▶ WHAT IS NEEDED:
Once you find the line with "This screenshot has height=1684, width=381." in the entries below, return exactly every line from it through the line with "This screenshot has width=976, height=2576.".

- - -

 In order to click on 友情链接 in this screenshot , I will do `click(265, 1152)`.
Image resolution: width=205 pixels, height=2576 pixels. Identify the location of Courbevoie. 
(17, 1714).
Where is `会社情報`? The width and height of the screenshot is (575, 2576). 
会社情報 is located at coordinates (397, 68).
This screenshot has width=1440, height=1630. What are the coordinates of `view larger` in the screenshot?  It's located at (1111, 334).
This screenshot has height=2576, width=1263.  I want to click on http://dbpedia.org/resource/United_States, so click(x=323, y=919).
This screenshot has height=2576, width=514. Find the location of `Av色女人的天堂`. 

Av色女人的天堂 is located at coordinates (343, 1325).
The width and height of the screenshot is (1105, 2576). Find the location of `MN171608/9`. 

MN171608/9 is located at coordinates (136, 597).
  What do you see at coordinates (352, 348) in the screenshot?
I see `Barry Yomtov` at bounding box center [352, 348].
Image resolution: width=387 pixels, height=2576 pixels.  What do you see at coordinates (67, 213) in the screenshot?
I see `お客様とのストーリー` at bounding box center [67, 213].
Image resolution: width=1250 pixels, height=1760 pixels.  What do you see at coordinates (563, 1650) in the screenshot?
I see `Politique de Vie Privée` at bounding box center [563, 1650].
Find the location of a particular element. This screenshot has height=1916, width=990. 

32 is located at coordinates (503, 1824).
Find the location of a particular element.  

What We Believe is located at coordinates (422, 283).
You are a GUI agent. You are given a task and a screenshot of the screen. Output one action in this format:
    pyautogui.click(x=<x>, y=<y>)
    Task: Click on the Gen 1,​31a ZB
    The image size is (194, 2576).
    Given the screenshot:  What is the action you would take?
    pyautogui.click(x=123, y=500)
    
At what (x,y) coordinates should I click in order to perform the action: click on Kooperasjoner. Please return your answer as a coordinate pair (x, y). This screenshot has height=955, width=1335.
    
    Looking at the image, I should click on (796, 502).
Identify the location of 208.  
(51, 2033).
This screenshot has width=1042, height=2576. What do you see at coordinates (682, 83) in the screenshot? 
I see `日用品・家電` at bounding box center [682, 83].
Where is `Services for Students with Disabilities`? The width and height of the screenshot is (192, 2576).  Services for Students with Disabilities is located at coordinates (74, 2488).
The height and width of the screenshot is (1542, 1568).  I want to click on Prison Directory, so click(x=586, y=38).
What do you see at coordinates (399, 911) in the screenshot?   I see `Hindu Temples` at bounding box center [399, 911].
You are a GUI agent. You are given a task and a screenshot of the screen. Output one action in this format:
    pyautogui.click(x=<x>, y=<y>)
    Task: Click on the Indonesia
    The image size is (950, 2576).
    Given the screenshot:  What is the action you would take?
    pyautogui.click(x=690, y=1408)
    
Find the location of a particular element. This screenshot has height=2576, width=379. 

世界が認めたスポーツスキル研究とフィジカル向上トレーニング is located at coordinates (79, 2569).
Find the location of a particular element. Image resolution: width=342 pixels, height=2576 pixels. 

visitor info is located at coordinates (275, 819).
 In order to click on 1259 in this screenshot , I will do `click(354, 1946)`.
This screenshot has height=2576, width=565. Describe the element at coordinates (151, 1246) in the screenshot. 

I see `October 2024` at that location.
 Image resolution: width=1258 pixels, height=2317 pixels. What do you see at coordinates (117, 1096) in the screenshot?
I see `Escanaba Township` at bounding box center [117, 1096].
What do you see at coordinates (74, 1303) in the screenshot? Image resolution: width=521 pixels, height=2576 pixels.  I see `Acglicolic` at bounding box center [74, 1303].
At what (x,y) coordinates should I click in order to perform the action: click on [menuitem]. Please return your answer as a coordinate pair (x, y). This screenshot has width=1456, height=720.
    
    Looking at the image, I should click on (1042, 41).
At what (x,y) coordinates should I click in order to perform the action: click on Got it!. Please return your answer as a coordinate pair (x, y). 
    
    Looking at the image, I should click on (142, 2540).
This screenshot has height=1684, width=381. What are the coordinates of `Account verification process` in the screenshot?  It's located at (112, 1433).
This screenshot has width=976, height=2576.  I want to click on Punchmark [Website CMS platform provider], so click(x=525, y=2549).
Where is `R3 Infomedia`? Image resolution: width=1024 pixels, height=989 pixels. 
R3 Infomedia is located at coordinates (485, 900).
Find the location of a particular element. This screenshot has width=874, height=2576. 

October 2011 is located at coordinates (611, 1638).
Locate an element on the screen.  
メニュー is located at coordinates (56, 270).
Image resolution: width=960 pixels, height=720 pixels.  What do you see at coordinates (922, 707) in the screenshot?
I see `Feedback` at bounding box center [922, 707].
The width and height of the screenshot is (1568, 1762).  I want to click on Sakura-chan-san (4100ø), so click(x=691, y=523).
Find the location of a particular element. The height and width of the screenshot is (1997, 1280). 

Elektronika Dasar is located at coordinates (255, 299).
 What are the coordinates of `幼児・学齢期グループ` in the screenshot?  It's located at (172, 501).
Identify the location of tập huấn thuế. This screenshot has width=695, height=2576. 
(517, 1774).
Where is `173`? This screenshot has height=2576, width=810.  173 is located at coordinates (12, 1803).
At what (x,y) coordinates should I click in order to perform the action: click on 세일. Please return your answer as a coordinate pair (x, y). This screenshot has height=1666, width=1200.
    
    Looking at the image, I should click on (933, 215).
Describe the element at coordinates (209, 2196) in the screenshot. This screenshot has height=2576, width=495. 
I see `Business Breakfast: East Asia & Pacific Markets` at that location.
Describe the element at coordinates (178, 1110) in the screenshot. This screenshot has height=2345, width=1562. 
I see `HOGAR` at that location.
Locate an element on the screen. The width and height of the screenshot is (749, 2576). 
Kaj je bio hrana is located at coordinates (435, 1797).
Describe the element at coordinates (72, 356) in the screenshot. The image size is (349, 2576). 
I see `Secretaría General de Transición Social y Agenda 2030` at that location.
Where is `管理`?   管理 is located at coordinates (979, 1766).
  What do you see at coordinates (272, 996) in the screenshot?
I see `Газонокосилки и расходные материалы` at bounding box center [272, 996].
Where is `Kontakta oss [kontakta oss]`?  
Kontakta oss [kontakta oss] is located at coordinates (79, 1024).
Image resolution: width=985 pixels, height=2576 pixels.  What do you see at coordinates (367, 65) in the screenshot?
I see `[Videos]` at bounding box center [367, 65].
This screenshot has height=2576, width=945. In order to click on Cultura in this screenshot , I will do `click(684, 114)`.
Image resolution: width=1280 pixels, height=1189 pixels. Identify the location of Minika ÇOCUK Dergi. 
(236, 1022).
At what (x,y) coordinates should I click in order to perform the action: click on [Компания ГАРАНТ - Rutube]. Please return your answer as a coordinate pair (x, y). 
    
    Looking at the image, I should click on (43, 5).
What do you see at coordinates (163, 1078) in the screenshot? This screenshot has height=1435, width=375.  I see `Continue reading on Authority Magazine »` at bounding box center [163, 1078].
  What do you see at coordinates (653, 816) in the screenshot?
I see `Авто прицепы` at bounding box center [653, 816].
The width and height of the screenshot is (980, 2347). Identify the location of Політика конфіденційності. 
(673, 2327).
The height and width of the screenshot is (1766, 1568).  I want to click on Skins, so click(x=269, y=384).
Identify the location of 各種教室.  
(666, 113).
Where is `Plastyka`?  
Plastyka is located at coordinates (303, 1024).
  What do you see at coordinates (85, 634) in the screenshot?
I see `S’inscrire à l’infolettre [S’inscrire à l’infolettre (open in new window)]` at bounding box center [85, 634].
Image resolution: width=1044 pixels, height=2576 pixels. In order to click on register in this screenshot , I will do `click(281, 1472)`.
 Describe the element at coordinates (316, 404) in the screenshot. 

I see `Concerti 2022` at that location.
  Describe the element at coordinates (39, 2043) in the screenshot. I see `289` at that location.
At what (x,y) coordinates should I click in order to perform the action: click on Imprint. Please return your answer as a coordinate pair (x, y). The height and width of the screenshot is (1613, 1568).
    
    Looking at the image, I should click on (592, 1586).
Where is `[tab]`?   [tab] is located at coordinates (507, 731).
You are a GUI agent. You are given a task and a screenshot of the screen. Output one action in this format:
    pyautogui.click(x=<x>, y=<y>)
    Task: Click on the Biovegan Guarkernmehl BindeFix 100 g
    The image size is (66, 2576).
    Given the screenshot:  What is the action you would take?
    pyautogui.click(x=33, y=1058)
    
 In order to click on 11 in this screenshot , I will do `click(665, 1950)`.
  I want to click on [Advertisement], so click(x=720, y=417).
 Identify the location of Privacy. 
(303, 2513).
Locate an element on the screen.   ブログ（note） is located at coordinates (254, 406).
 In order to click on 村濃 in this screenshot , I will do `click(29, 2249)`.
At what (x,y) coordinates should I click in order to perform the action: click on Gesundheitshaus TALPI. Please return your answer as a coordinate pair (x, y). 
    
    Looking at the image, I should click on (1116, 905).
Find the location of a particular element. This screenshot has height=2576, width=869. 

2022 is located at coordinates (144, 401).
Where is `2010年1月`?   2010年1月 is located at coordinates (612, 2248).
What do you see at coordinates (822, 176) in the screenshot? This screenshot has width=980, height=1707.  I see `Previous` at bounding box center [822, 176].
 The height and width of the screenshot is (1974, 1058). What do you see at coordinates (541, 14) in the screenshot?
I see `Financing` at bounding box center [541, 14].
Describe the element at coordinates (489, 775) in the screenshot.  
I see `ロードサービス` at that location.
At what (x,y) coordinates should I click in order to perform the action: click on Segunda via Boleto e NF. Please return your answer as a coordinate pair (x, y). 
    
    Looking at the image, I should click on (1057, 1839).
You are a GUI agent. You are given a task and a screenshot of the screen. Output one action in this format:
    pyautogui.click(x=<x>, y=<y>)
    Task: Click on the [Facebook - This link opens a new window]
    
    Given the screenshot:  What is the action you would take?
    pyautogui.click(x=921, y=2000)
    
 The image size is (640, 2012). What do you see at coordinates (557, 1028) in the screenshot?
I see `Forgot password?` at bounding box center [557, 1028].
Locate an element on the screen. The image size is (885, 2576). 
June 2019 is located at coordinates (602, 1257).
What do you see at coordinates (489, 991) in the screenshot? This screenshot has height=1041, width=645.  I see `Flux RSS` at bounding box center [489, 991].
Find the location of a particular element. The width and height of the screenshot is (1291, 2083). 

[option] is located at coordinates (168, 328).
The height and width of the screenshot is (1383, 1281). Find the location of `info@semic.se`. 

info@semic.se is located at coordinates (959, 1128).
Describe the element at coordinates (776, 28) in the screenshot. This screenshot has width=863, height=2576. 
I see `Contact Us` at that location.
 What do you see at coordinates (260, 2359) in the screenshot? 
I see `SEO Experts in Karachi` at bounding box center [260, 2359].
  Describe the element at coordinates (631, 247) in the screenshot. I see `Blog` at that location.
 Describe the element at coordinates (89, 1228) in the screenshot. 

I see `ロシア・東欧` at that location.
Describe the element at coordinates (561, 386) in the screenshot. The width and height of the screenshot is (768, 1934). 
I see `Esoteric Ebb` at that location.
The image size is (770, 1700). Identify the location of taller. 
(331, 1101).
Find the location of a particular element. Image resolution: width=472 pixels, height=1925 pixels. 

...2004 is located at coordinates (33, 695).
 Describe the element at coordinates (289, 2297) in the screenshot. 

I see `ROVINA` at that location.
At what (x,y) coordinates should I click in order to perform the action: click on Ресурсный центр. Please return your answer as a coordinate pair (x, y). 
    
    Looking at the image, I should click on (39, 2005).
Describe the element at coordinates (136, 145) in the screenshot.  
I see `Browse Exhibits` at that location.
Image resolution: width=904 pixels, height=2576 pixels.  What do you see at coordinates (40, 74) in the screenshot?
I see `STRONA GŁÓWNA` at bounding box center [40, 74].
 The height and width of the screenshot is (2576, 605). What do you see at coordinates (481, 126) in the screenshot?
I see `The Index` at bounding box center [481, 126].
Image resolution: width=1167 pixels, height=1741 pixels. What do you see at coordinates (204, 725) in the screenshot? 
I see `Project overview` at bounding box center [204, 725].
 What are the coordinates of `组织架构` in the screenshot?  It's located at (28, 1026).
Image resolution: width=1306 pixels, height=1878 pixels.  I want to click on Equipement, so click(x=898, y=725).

- - -

▶ OUTPUT:
This screenshot has height=1684, width=381. What are the coordinates of `Account verification process` in the screenshot?  It's located at (112, 1433).
This screenshot has width=976, height=2576.  I want to click on Punchmark [Website CMS platform provider], so click(x=525, y=2549).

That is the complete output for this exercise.